American Movie won the Grand Jury prize at the Sundance Film Festival. So did Crumb, a few years earlier. Since that flourishing period of the American
documentary, there’s been a decline, I think. Documentary filmmakers now go for
either the overly silly, or the overly maudlin. Perhaps reflecting the current
American culture, documentaries must be either goofy, or self-consciously “important.” Though the doc is even more marginalized than
the small, indy film these days, the silly ones still have their audience, though in diminishing numbers. Yet,
I’m always reminded of Harvey Pekar’s line in American Splendor, when his friend Toby is on MTV, and Pekar
grouses that the corporate world thinks nothing of taking these
salt-of-the-earth types and letting audiences laugh at them.

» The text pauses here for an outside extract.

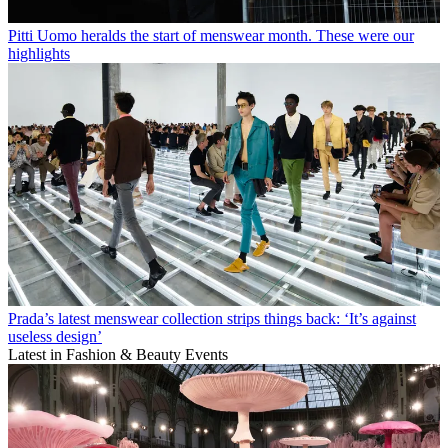
Pitti Uomo heralds the start of menswear month. These were our
highlights
Prada’s latest menswear collection strips things back: ‘It’s against
useless design’
Latest in Fashion & Beauty Events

Certainly, there have been some good documentaries in recent
years, but they tend to feel staged now,
owing more to an episode of Real World
than the non-fiction works of, say, Errol Morris or Werner Herzog. It’s been a
long time since I’ve seen anything comparable to Crumb trying to maintain his flip
demeanor when describing his father smashing his collarbone, or Mike Schank’s
confiding to Chris Smith’s camera that he’d just won a few bucks on a scratch
ticket and didn’t want anyone to know.
Smith’s choice of Jerry Jeff Walker’s ‘Mr. Bojangles’ to play over the
final credits, first on Schank’s acoustic guitar and then sung by Sammy Davis
Jr., tells me American Movie, despite
moments of unintentional comedy, was not a joke, but a
serious musing on those who dream big but remain stuck somewhere, in a cell, in
a job, in a cold hometown that seems to work against you at every turn.